*** Block opens ***

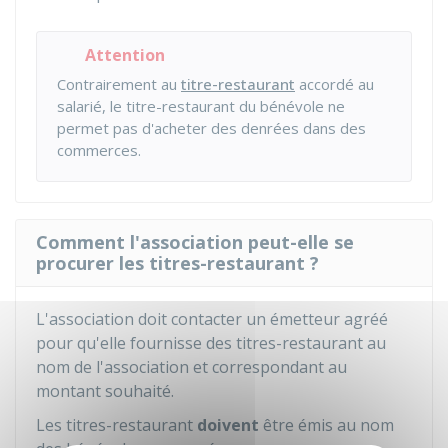
Attention
Contrairement au
titre-restaurant
accordé au
salarié, le titre-restaurant du bénévole ne
permet pas d'acheter des denrées dans des
commerces.
Comment l'association peut-elle se
procurer les titres-restaurant ?
L'association doit contacter un émetteur agréé
pour qu'elle fournisse des titres-restaurant au
nom de l'association et correspondant au
montant souhaité.
Les titres-restaurant
doivent
être émis au nom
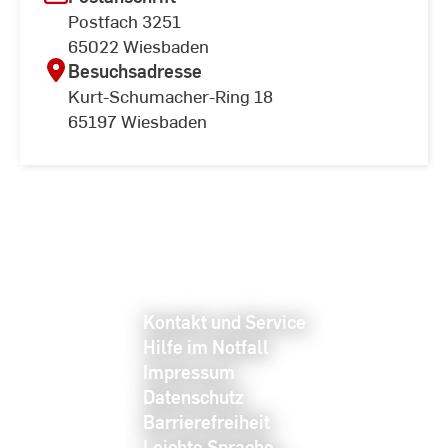
Postfach 3251
65022 Wiesbaden
Besuchsadresse
Kurt-Schumacher-Ring 18
65197 Wiesbaden
Kontakt und Service
Hilfe im Notfall
Impressum
Datenschutz
Barrierefreiheit
Leichte Sprache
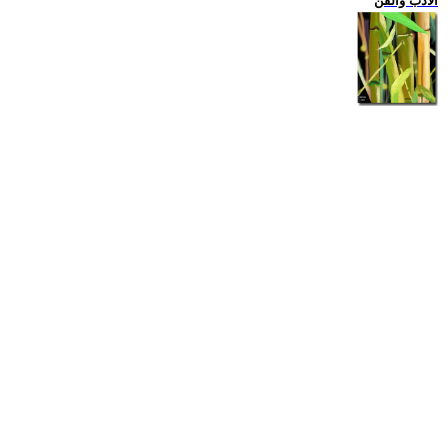
الادب والفن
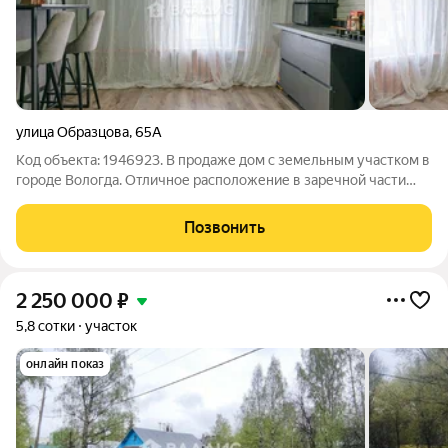
улица Образцова
,
65А
Код объекта: 1946923. В продаже дом с земельным участком в
городе Вологда. Отличное расположение в заречной части
города. Рядом парк Ветеранов, в пешей доступности школы,
детские сады, магазины. Участок ровный, правильной
Позвонить
прямоугольной формы. Вокруг
2 250 000
₽
5,8 сотки
участок
онлайн показ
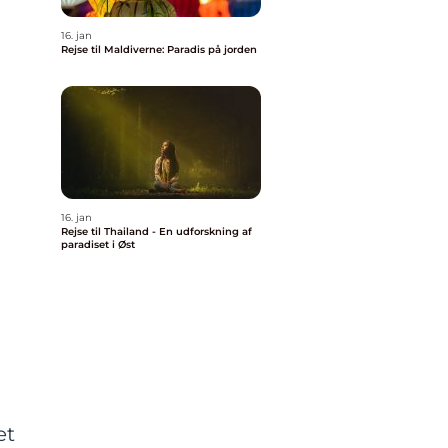
16. jan
Rejse til Maldiverne: Paradis på jorden
16. jan
Rejse til Thailand - En udforskning af
paradiset i Øst
et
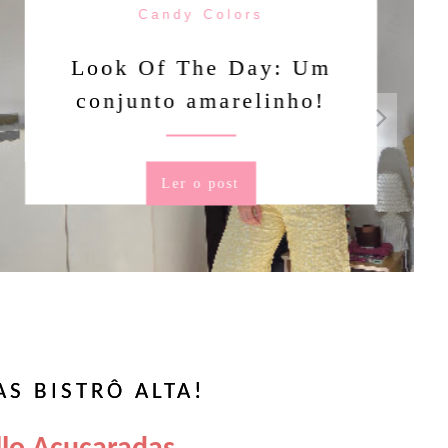
Candy Colors
Of The Day: Um
nto amarelinho!
Ler o post
S BISTRÔ ALTA!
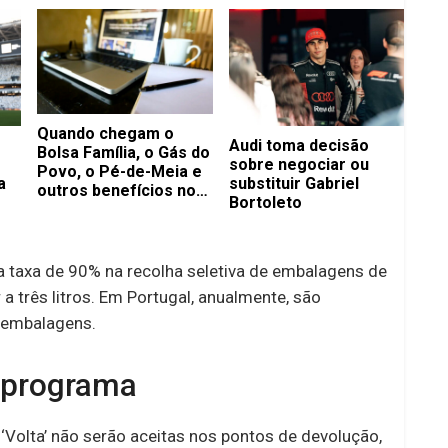
Quando chegam o
Audi toma decisão
Bolsa Família, o Gás do
sobre negociar ou
Povo, o Pé-de-Meia e
a
substituir Gabriel
outros benefícios no
Bortoleto
mês de agosto?
ma taxa de 90% na recolha seletiva de embalagens de
a três litros. Em Portugal, anualmente, são
 embalagens.
 programa
Volta’ não serão aceitas nos pontos de devolução,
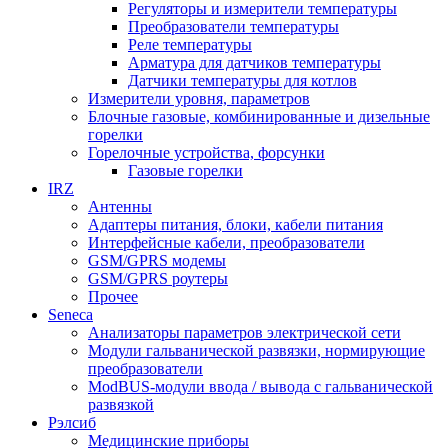
Регуляторы и измерители температуры
Преобразователи температуры
Реле температуры
Арматура для датчиков температуры
Датчики температуры для котлов
Измерители уровня, параметров
Блочные газовые, комбинированные и дизельные
горелки
Горелочные устройства, форсунки
Газовые горелки
IRZ
Антенны
Адаптеры питания, блоки, кабели питания
Интерфейсные кабели, преобразователи
GSM/GPRS модемы
GSM/GPRS роутеры
Прочее
Seneca
Анализаторы параметров электрической сети
Модули гальванической развязки, нормирующие
преобразователи
ModBUS-модули ввода / вывода с гальванической
развязкой
Рэлсиб
Медицинские приборы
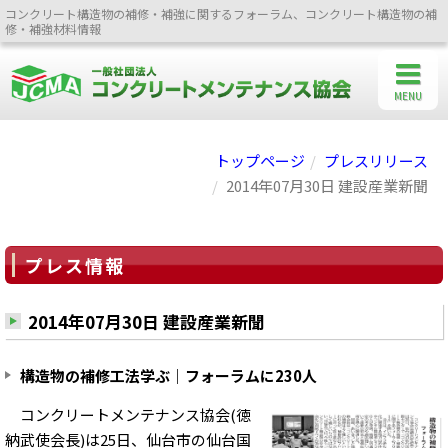
コンクリート構造物の補修・補強に関するフォーラム、コンクリート構造物の補
修・補強材料情報
MENU
トップページ
プレスリリース
2014年07月30日 建設産業新聞
プレス情報
2014年07月30日 建設産業新聞
構造物の補修工法学ぶ｜フォーラムに230人
コンクリートメンテナンス協会(徳
納武使会長)は25日、仙台市の仙台国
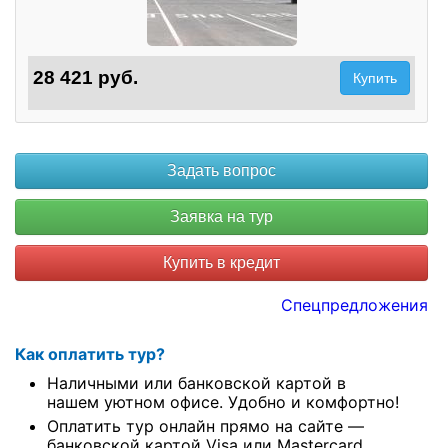
28 421 руб.
Купить
Купить в кредит
Спецпредложения
Как оплатить тур?
Наличными или банковской картой в
нашем уютном офисе. Удобно и комфортно!
Оплатить тур онлайн прямо на сайте —
банковской картой Visa или Mastercard.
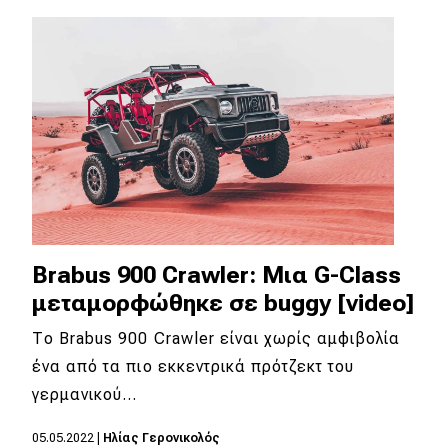
Brabus 900 Crawler: Mια G-Class
μεταμορφώθηκε σε buggy [video]
Το Brabus 900 Crawler είναι χωρίς αμφιβολία
ένα από τα πιο εκκεντρικά πρότζεκτ του
γερμανικού…
05.05.2022
|
Ηλίας Γερονικολός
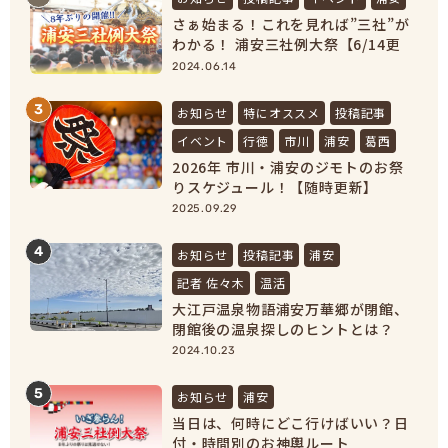
さぁ始まる！これを見れば”三社”が
わかる！ 浦安三社例大祭【6/14更
新】
2024.06.14
3
お知らせ
特にオススメ
投稿記事
イベント
行徳
市川
浦安
葛西
2026年 市川・浦安のジモトのお祭
りスケジュール！【随時更新】
2025.09.29
4
お知らせ
投稿記事
浦安
記者 佐々木
温活
大江戸温泉物語浦安万華郷が閉館、
閉館後の温泉探しのヒントとは？
【浦安市民必見！】
2024.10.23
5
お知らせ
浦安
当日は、何時にどこ行けばいい？日
付・時間別のお神輿ルート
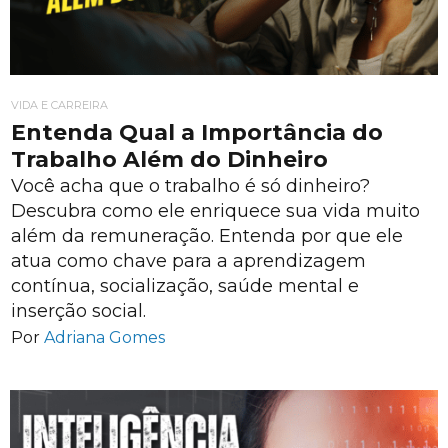
VIDA E CARREIRA
Entenda Qual a Importância do
Trabalho Além do Dinheiro
Você acha que o trabalho é só dinheiro?
Descubra como ele enriquece sua vida muito
além da remuneração. Entenda por que ele
atua como chave para a aprendizagem
contínua, socialização, saúde mental e
inserção social.
Por
Adriana Gomes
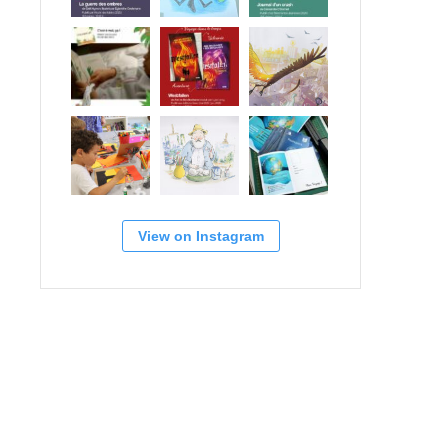
View on Instagram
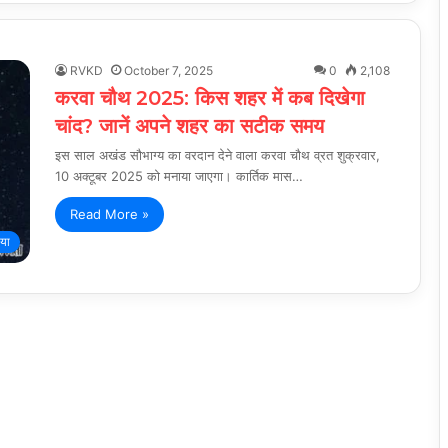
RVKD
October 7, 2025
0
2,108
करवा चौथ 2025: किस शहर में कब दिखेगा
चांद? जानें अपने शहर का सटीक समय
इस साल अखंड सौभाग्य का वरदान देने वाला करवा चौथ व्रत शुक्रवार,
10 अक्टूबर 2025 को मनाया जाएगा। कार्तिक मास…
Read More »
िया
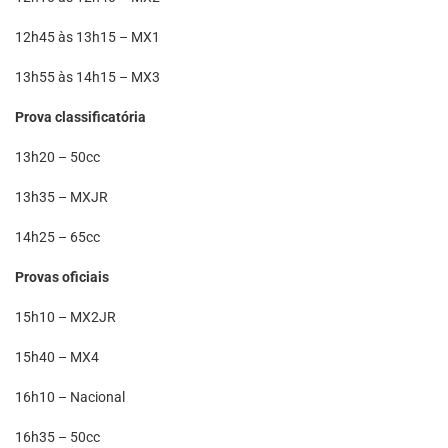
12h45 às 13h15 – MX1
13h55 às 14h15 – MX3
Prova classificatória
13h20 – 50cc
13h35 – MXJR
14h25 – 65cc
Provas oficiais
15h10 – MX2JR
15h40 – MX4
16h10 – Nacional
16h35 – 50cc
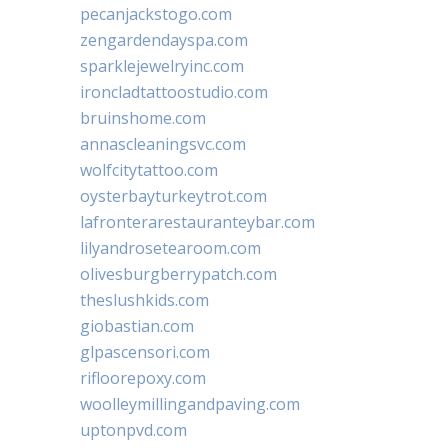
pecanjackstogo.com
zengardendayspa.com
sparklejewelryinc.com
ironcladtattoostudio.com
bruinshome.com
annascleaningsvc.com
wolfcitytattoo.com
oysterbayturkeytrot.com
lafronterarestauranteybar.com
lilyandrosetearoom.com
olivesburgberrypatch.com
theslushkids.com
giobastian.com
glpascensori.com
rifloorepoxy.com
woolleymillingandpaving.com
uptonpvd.com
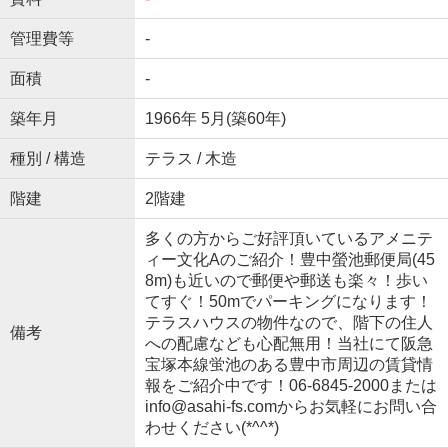
管理費等
-
面積
-
築年月
1966年 5月(築60年)
種別 / 構造
テラス / 木造
階建
2階建
多くの方からご好評頂いているアメニテ
ィー文化Aのご紹介！豊中螢池郵便局(45
8m)も近いので郵便や郵送も楽々！歩い
てすぐ！50mでパーキングになります！
テラスハウスの物件なので、階下の住人
備考
への配慮なども心配無用！当社にて阪急
宝塚本線蛍池のある豊中市周辺の賃貸情
報をご紹介中です！06-6845-2000または
info@asahi-fs.comからお気軽にお問い合
わせください(*^^*)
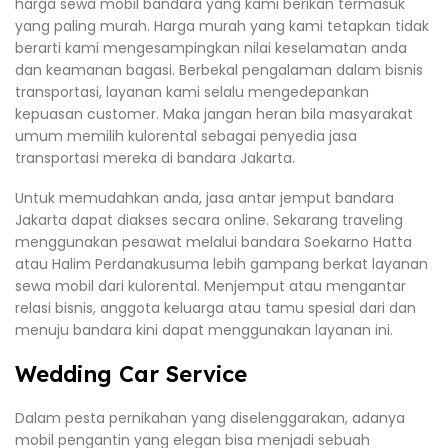
harga sewa mobil bandara yang kami berikan termasuk
yang paling murah. Harga murah yang kami tetapkan tidak
berarti kami mengesampingkan nilai keselamatan anda
dan keamanan bagasi. Berbekal pengalaman dalam bisnis
transportasi, layanan kami selalu mengedepankan
kepuasan customer. Maka jangan heran bila masyarakat
umum memilih kulorental sebagai penyedia jasa
transportasi mereka di bandara Jakarta.
Untuk memudahkan anda, jasa antar jemput bandara
Jakarta dapat diakses secara online. Sekarang traveling
menggunakan pesawat melalui bandara Soekarno Hatta
atau Halim Perdanakusuma lebih gampang berkat layanan
sewa mobil dari kulorental. Menjemput atau mengantar
relasi bisnis, anggota keluarga atau tamu spesial dari dan
menuju bandara kini dapat menggunakan layanan ini.
Wedding Car Service
Dalam pesta pernikahan yang diselenggarakan, adanya
mobil pengantin yang elegan bisa menjadi sebuah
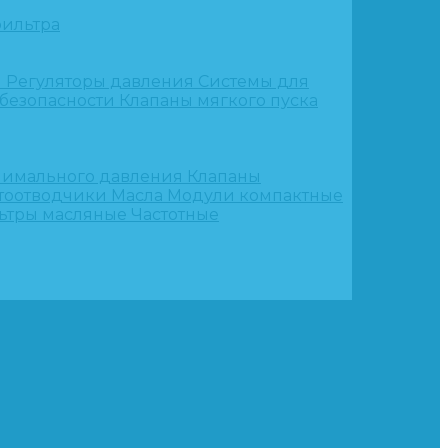
ильтра
и
Регуляторы давления
Системы для
 безопасности
Клапаны мягкого пуска
нимального давления
Клапаны
тоотводчики
Масла
Модули компактные
ьтры масляные
Частотные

*** Block closes ***

• **The task**:
Write out the data once more exactly, omitting the pictures.

• **Solution for this problem**:
Attention
Contrairement au
titre-restaurant
accordé au
salarié, le titre-restaurant du bénévole ne
permet pas d'acheter des denrées dans des
commerces.
Comment l'association peut-elle se
procurer les titres-restaurant ?
L'association doit contacter un émetteur agréé
pour qu'elle fournisse des titres-restaurant au
nom de l'association et correspondant au
montant souhaité.
Les titres-restaurant
doivent
être émis au nom
Postfach 3251
65022 Wiesbaden
Besuchsadresse
Kurt-Schumacher-Ring 18
65197 Wiesbaden
Kontakt und Service
Hilfe im Notfall
Impressum
Datenschutz
Barrierefreiheit
Leichte Sprache
الادب والفن
улица Образцова
,
65А
Код объекта: 1946923. В продаже дом с земельным участком в
городе Вологда. Отличное расположение в заречной части
города. Рядом парк Ветеранов, в пешей доступности школы,
детские сады, магазины. Участок ровный, правильной
Позвонить
прямоугольной формы. Вокруг
2 250 000
₽
5,8 сотки
участок
онлайн показ
16. jan
Rejse til Maldiverne: Paradis på jorden
16. jan
Rejse til Thailand - En udforskning af
paradiset i Øst
et
Candy Colors
Of The Day: Um
nto amarelinho!
Ler o post
S BISTRÔ ALTA!
Quando chegam o
Audi toma decisão
Bolsa Família, o Gás do
sobre negociar ou
Povo, o Pé-de-Meia e
a
substituir Gabriel
outros benefícios no
Bortoleto
mês de agosto?
ma taxa de 90% na recolha seletiva de embalagens de
a três litros. Em Portugal, anualmente, são
 embalagens.
 programa
Volta’ não serão aceitas nos pontos de devolução,
Регуляторы и измерители температуры
Преобразователи температуры
Реле температуры
Арматура для датчиков температуры
Датчики температуры для котлов
Измерители уровня, параметров
Блочные газовые, комбинированные и дизельные
горелки
Горелочные устройства, форсунки
Газовые горелки
IRZ
Антенны
Адаптеры питания, блоки, кабели питания
Интерфейсные кабели, преобразователи
GSM/GPRS модемы
GSM/GPRS роутеры
Прочее
Seneca
Анализаторы параметров электрической сети
Модули гальванической развязки, нормирующие
преобразователи
ModBUS-модули ввода / вывода с гальванической
развязкой
Рэлсиб
Медицинские приборы
コンクリート構造物の補修・補強に関するフォーラム、コンクリート構造物の補
修・補強材料情報
MENU
トップページ
プレスリリース
2014年07月30日 建設産業新聞
プレス情報
2014年07月30日 建設産業新聞
構造物の補修工法学ぶ｜フォーラムに230人
コンクリートメンテナンス協会(徳
納武使会長)は25日、仙台市の仙台国
28 421 руб.
Купить
Купить в кредит
Спецпредложения
Как оплатить тур?
Наличными или банковской картой в
нашем уютном офисе. Удобно и комфортно!
Оплатить тур онлайн прямо на сайте —
банковской картой Visa или Mastercard.
Brabus 900 Crawler: Mια G-Class
μεταμορφώθηκε σε buggy [video]
Το Brabus 900 Crawler είναι χωρίς αμφιβολία
ένα από τα πιο εκκεντρικά πρότζεκτ του
γερμανικού…
05.05.2022
|
Ηλίας Γερονικολός
さぁ始まる！これを見れば”三社”が
わかる！ 浦安三社例大祭【6/14更
新】
2024.06.14
3
お知らせ
特にオススメ
投稿記事
イベント
行徳
市川
浦安
葛西
2026年 市川・浦安のジモトのお祭
りスケジュール！【随時更新】
2025.09.29
4
お知らせ
投稿記事
浦安
記者 佐々木
温活
大江戸温泉物語浦安万華郷が閉館、
閉館後の温泉探しのヒントとは？
【浦安市民必見！】
2024.10.23
5
お知らせ
浦安
当日は、何時にどこ行けばいい？日
付・時間別のお神輿ルート
VIDA E CARREIRA
Entenda Qual a Importância do
Trabalho Além do Dinheiro
Você acha que o trabalho é só dinheiro?
Descubra como ele enriquece sua vida muito
além da remuneração. Entenda por que ele
atua como chave para a aprendizagem
contínua, socialização, saúde mental e
inserção social.
Por
Adriana Gomes
View on Instagram
RVKD
October 7, 2025
0
2,108
करवा चौथ 2025: किस शहर में कब दिखेगा
चांद? जानें अपने शहर का सटीक समय
इस साल अखंड सौभाग्य का वरदान देने वाला करवा चौथ व्रत शुक्रवार,
10 अक्टूबर 2025 को मनाया जाएगा। कार्तिक मास…
Read More »
िया
12h45 às 13h15 – MX1
13h55 às 14h15 – MX3
Prova classificatória
13h20 – 50cc
13h35 – MXJR
14h25 – 65cc
Provas oficiais
15h10 – MX2JR
15h40 – MX4
16h10 – Nacional
16h35 – 50cc
pecanjackstogo.com
zengardendayspa.com
sparklejewelryinc.com
ironcladtattoostudio.com
bruinshome.com
annascleaningsvc.com
wolfcitytattoo.com
oysterbayturkeytrot.com
lafronterarestauranteybar.com
lilyandrosetearoom.com
olivesburgberrypatch.com
theslushkids.com
giobastian.com
glpascensori.com
rifloorepoxy.com
woolleymillingandpaving.com
uptonpvd.com
管理費等
-
面積
-
築年月
1966年 5月(築60年)
種別 / 構造
テラス / 木造
階建
2階建
多くの方からご好評頂いているアメニテ
ィー文化Aのご紹介！豊中螢池郵便局(45
8m)も近いので郵便や郵送も楽々！歩い
てすぐ！50mでパーキングになります！
テラスハウスの物件なので、階下の住人
備考
への配慮なども心配無用！当社にて阪急
宝塚本線蛍池のある豊中市周辺の賃貸情
報をご紹介中です！06-6845-2000または
info@asahi-fs.comからお気軽にお問い合
わせください(*^^*)
harga sewa mobil bandara yang kami berikan termasuk
yang paling murah. Harga murah yang kami tetapkan tidak
berarti kami mengesampingkan nilai keselamatan anda
dan keamanan bagasi. Berbekal pengalaman dalam bisnis
transportasi, layanan kami selalu mengedepankan
kepuasan customer. Maka jangan heran bila masyarakat
umum memilih kulorental sebagai penyedia jasa
transportasi mereka di bandara Jakarta.
Untuk memudahkan anda, jasa antar jemput bandara
Jakarta dapat diakses secara online. Sekarang traveling
menggunakan pesawat melalui bandara Soekarno Hatta
atau Halim Perdanakusuma lebih gampang berkat layanan
sewa mobil dari kulorental. Menjemput atau mengantar
relasi bisnis, anggota keluarga atau tamu spesial dari dan
menuju bandara kini dapat menggunakan layanan ini.
Wedding Car Service
Dalam pesta pernikahan yang diselenggarakan, adanya
mobil pengantin yang elegan bisa menjadi sebuah
ильтра
и
Регуляторы давления
Системы для
 безопасности
Клапаны мягкого пуска
нимального давления
Клапаны
тоотводчики
Масла
Модули компактные
ьтры масляные
Частотные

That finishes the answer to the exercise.